Vegetables of the Sea
Seaweed. Icky, slimy, stinky, comes to mind for many. But sea vegetables aren’t so bad. You may not salivate when you hear the word, but don’t knock it until you’ve tried it. Like land-grown vegetables, sea vegetables are low in calories and full of vitamins and minerals. Staples in Korean, Chinese, and Japanese, the $5 billion industry is slowly gaining acceptance in the Western diet.
What are Sea Vegetables?
Seaweeds grow in all oceans around the world. They play an integral role in the ecosystem of ocean coastlines. China stands as the biggest producer of edible seaweeds worldwide. Edible seaweeds are usually classified as green, brown, or red algae. The names of individual sea vegetables are more familiar to those who eat them on a regular basis.

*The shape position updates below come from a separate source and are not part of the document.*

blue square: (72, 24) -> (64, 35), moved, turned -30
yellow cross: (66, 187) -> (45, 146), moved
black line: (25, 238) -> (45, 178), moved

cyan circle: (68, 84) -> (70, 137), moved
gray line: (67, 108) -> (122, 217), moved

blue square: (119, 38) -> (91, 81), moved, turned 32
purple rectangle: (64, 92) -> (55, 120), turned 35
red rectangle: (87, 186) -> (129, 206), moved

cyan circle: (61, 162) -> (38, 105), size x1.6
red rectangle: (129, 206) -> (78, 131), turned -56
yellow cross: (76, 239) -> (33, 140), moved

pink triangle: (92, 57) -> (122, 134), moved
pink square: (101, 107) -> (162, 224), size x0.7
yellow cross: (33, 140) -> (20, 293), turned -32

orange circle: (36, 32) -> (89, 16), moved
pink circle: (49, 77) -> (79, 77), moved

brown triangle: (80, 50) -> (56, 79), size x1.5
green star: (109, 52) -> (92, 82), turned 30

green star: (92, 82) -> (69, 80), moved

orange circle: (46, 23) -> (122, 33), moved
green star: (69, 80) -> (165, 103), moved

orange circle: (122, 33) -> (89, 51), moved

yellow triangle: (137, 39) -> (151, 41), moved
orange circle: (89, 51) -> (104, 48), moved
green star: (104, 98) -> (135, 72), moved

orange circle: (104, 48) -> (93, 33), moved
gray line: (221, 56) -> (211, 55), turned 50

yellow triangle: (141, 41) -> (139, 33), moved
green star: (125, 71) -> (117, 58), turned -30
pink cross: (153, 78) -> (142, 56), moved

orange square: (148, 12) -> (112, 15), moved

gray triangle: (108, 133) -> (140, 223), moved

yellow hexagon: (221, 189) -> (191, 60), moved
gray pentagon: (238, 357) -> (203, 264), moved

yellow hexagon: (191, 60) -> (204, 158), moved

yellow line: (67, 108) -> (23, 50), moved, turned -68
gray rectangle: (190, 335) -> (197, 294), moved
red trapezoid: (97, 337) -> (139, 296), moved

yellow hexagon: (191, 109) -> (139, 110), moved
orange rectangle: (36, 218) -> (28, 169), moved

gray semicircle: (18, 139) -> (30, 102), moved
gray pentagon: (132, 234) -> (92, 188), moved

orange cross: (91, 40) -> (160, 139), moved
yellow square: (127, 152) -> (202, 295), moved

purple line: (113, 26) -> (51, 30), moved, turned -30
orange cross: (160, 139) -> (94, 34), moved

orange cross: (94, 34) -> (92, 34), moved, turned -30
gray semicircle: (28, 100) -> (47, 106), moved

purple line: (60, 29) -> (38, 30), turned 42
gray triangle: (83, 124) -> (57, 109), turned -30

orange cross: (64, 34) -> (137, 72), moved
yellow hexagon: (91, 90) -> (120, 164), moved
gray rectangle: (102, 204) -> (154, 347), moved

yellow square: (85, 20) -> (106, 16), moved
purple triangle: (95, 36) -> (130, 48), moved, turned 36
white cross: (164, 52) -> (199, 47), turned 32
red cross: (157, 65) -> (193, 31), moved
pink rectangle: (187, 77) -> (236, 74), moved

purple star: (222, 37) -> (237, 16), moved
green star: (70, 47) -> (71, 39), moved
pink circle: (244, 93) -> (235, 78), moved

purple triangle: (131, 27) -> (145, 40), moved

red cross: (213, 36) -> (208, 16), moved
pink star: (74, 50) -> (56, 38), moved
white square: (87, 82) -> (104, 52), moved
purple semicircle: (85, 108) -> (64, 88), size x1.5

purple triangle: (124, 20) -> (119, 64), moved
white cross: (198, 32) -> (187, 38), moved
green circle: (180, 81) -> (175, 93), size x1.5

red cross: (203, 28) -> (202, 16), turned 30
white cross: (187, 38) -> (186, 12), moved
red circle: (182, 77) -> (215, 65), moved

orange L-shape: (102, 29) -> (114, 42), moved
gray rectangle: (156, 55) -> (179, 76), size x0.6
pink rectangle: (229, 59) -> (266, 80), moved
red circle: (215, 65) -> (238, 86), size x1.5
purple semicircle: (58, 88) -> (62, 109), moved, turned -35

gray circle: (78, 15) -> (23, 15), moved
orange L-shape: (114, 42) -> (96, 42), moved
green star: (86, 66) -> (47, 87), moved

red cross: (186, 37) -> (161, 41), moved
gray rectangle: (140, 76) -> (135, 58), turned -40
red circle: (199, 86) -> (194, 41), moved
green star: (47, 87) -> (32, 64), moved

Some to look for are Wakame, Nori, Irish Moss, Kelp, Kombu, Dulse, Hijiki, and Arame.
Eat Your Minerals
Sea vegetables should be enjoyed in small quantities because of their high concentration of iron and iodine as well as their tendency to absorb heavy metals from the water it grows in. While there is variance in the amount of vitamins and minerals that seaweed contain depending on the type and location they are grown, sea vegetables generally have ample amounts of calcium, B-vitamins, magnesium, potassium, and vitamin A. A ½ cup serving will run you anywhere between 15 to 30 calories and you’re looking at a good amount of soluble fiber as well.
Sea Vegetables You Already Eat
Many Americans’ association with seaweed is from eating sushi, as it is used as a wrapping, and as an ingredient in miso soup. But what you may not know is sea vegetables are used widely as food additives. You may have seen what are known as hydrocolloids in the ingredient lists of many processed foods. Agar, alginate, and carrageenan are the most common. The foods you may be eating every day that include these food stabilizers include soy milk, ice cream, mayonnaise, processed meats, margarine, diet soda, and low-fat spreads.
What to Look For?
You may have to go to health food stores or Asian markets to find a variety of sea vegetables. Although available fresh as in seaweed salads, they are generally sold dried and then reconstituted in water for at-home cooking. There are also powders and flakes available to add to soups, stews, and salads. The dried varieties have an indefinite shelf life and maintain their nutritious qualities. Well-known brands in America include Eden Foods, Maine Coast Sea Vegetables and Rising Tide Sea Vegetables.
Would you try incorporating sea vegetables into your diet? Why or why not? If you have eaten them, what advice do you have for starting out?